Un equipo médico, instalado en el campo de futbol de la zona industrial de Puerto Príncipe, conformado por colombianos e israelíes quedó sorprendido por la frialdad de una mujer que recibía a sus hijos a quienes creían muertos con solo un roce en la mano a uno de ellos.
Lo sorprendente de los haitianos es que son explosivos, discuten por una insignificancia y parece que fueran a matarse, pero ante la muerte y al dolor físico no se inmutan. Esto al parecer es por el umbral de dolor elevado que tienen y en esos casos no muestran sentimiento alguno.
En los hospitales los pacientes que han sido amputados o están heridos no emiten ningún quejido ni siquiera los niños.
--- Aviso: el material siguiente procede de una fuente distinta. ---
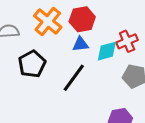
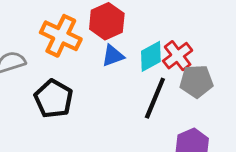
red cross: (127, 41) -> (178, 56), moved
black line: (74, 78) -> (155, 98), moved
Ante los edificios derrumbados cuando aun habían esperanzas de que alguien viviese, es normal que pensemos que las familias permanecen alrededor de sus casas o de los colegios velando el alma de sus niños o esperando un milagro; pero no, en Haití no se ha visto a casi nadie hacerlo. Es como si ellos siempre estuvieran esperando que les pase lo peor en cada minuto de su vida.
No se han visto cortejos fúnebres, pero si se han oído cantos alegres en algunos campamentos. Quizá tenga razón Suzi Parker, la voluntaria norteamericana en el Hospital de la Cruz de Leogane. “La gente es muy fuerte y está acostumbrada a vivir en situaciones difíciles”.